Running both in FP8 renders 27B alot slower. I would love to get to better speed on Nvidia DGX Spark but it is bandwidth limited. The question is whether its better to go with INT4 27B (which might be dumbed down a little) or go FP8 35 a3b directly.
oxygen_addiction@reddit
Why not both with llama-swap? If you need speed (code scaffolding), go to the 35B. If you need intelligence (planning and implementation) go to the 27B.
Abishek_Muthian@reddit
Is llama-swap still useful when using llama-server in router mode?
Pentium95@reddit
27B Is dense -> smarter
35B Is MoE -> faster
You can't draft punk, choose id you want either speed or intelligence
mintybadgerme@reddit
Is there an optimal setup/quant for 27B on a 5060ti with 16GB VRAM and 64GB RAM? I've been trying the unsloth IQ-4_XS via LMStudio and VSCode and it's really slow. Really really slow. :)
Important_Quote_1180@reddit
27B Local Inference on Single RTX 3090
qwen3.6-27B-AutoRound (INT4), vLLM 0.19.2rc1.dev21, 24GB VRAM. 71–83 tok/s after warmup.
• Turboquant 3-bit NC KV Cache: Compresses KV state to 3-bit non-uniform quantization. Enables 125K context window within 24GB VRAM without OOM. • MTP n=3 Speculative Decoding: Three auxiliary heads draft tokens per forward pass, verified atomically against main head. ~3× throughput multiplier vs. non-speculative baselines. • Cudagraph PIECEWISE Mode: Captures only attention-op boundaries instead of full-graph replay. Eliminates degenerate repetition loops caused by stale MTP state in FULL_AND_PIECEWISE mode on multi-GPU hosts. • Chunked Prefill + Prefix Caching: max-num-batched-tokens=4121 with max-num-seqs=1. First post-restart request incurs ~29s cudagraph compilation; subsequent requests stabilize at 12–14s for 1024-token generation.

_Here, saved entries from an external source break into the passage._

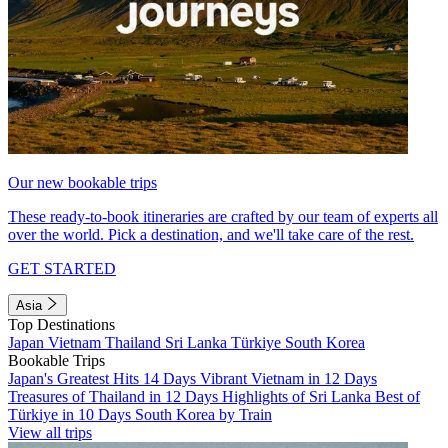
Our new bookable trips
These ready-to-book itineraries are crafted by our team of experts all
over the world. Pick a destination, and we'll take care of the rest.
GET STARTED
Asia
Top Destinations
Japan
Vietnam
Thailand
Sri Lanka
Türkiye
South Korea
Bookable Trips
Japan's Greatest Hits 14 Days
Vibrant Vietnam in 12 Days
Treasures of Thailand in 12 Days
Highlights of Sri Lanka
Best of
Türkiye in 10 Days
South Korea by Train
View all trips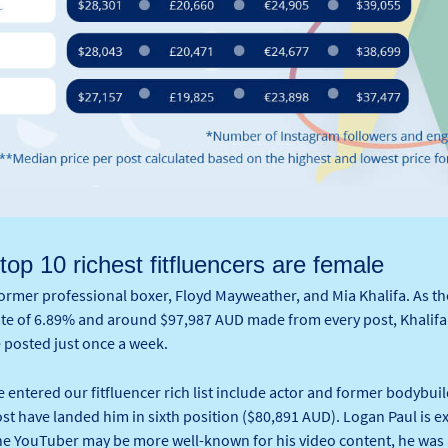
 top 10 richest fitfluencers are female
former professional boxer, Floyd Mayweather, and Mia Khalifa. As t
rate of 6.89% and around $97,987 AUD made from every post, Khalif
e posted just once a week.
 entered our fitfluencer rich list include actor and former bodybu
t have landed him in sixth position ($80,891 AUD). Logan Paul is e
he YouTuber may be more well-known for his video content, he was a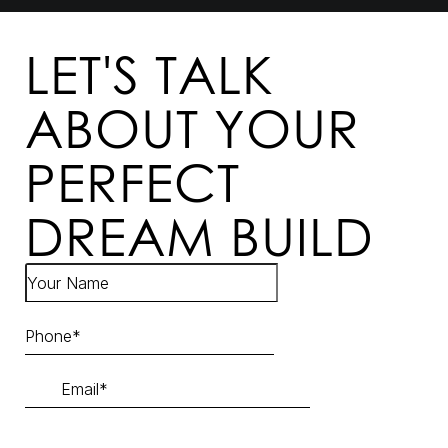
LET'S TALK
ABOUT YOUR
PERFECT
DREAM BUILD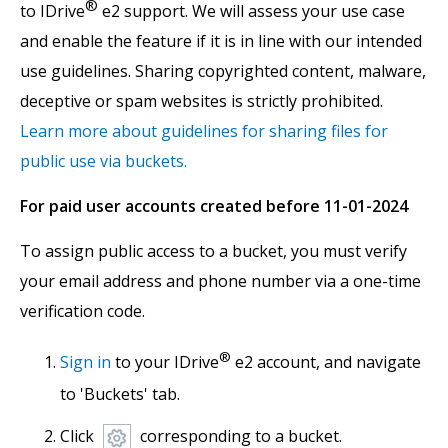
®
to IDrive
e2 support. We will assess your use case
and enable the feature if it is in line with our intended
use guidelines. Sharing copyrighted content, malware,
deceptive or spam websites is strictly prohibited.
Learn more about guidelines for sharing files for
public use via buckets.
For paid user accounts created before 11-01-2024
To assign public access to a bucket, you must verify
your email address and phone number via a one-time
verification code.
®
Sign in
to your IDrive
e2 account, and navigate
to 'Buckets' tab.
Click
corresponding to a bucket.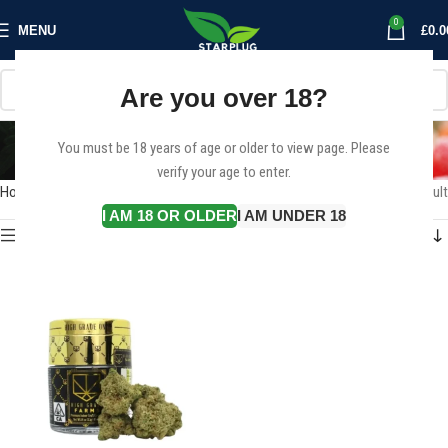
0
MENU
£
0.0
Are you over 18?
Donny Burger
You must be 18 years of age or older to view page. Please
Categories
verify your age to enter.
Home
Products tagged “Donny Burger”
Showing the single result
I AM 18 OR OLDER
I AM UNDER 18
Show sidebar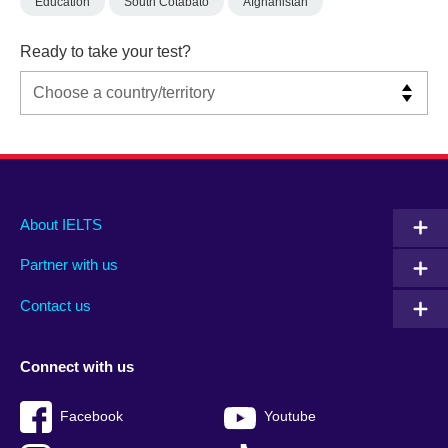
Education
South Cotabato
Afghanistan
Ready to take your test?
Main
Social
Auxiliary
About IELTS
menu
media
menu
Partner with us
footer
menu
2
Contact us
Connect with us
Facebook
Youtube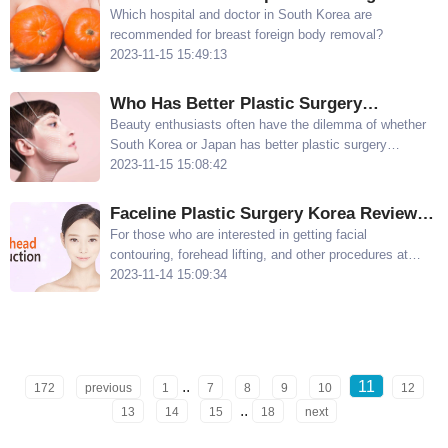
Yul, and Dr Yoo In Jin
Korea for Breast Foreign Body Removal:
Which hospital and doctor in South Korea are
recommended for breast foreign body removal?
Dr. Lee Sun Gyu at Wonjin Plastic
2023-11-15 15:49:13
Surgery
Who Has Better Plastic Surgery
Techniques, Korea or Japan? Compare
Beauty enthusiasts often have the dilemma of whether
South Korea or Japan has better plastic surgery
Korean and Japanese Plastic Surgery
techniques After reading this article carefully, you will
2023-11-15 15:08:42
understand that there are noticeable differences
between plastic surgery in Korea and Japan
Faceline Plastic Surgery Korea Review:
Facial Contouring/Double Eyelids is
​For those who are interested in getting facial
contouring, forehead lifting, and other procedures at
reliable
Faceline Plastic Surgery in Korea, it is important to
2023-11-14 15:09:34
know their review This article will share the unique
procedures and evaluations of Faceline
..
11
172
previous
1
7
8
9
10
12
..
13
14
15
18
next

PreparationTrue9138@reddit
Hi, where can I find the best turboquant fork/pr? Or do you use official latest release candidate version mentioned in your post?
oxygen_addiction@reddit
vLLM 0.19.2rc1.dev21
Important_Quote_1180@reddit
vLLM Stack — qwen3.6-27b-autoround on RTX 3090
Model: qwen3.6-27b-autoround-int4 (AutoRound INT4 quantization) served via vLLM nightly (dev21) on port 8020. Context window: 125K tokens. KV cache uses TurboQuant 3-bit NC. Speculative decoding via MTP with 3 draft tokens. Cudagraph mode set to PIECEWISE — this is the critical setting that makes MTP work without garbling output (the default FULL mode breaks speculative decoding on this rig).
Hardware: RTX 3090 24GB, NVIDIA driver 580.126, GPU memory at 97% utilization (23.1GB of 24.5GB). Running at 348W out of a 350W power limit, 66°C, 98% utilization during benchmark.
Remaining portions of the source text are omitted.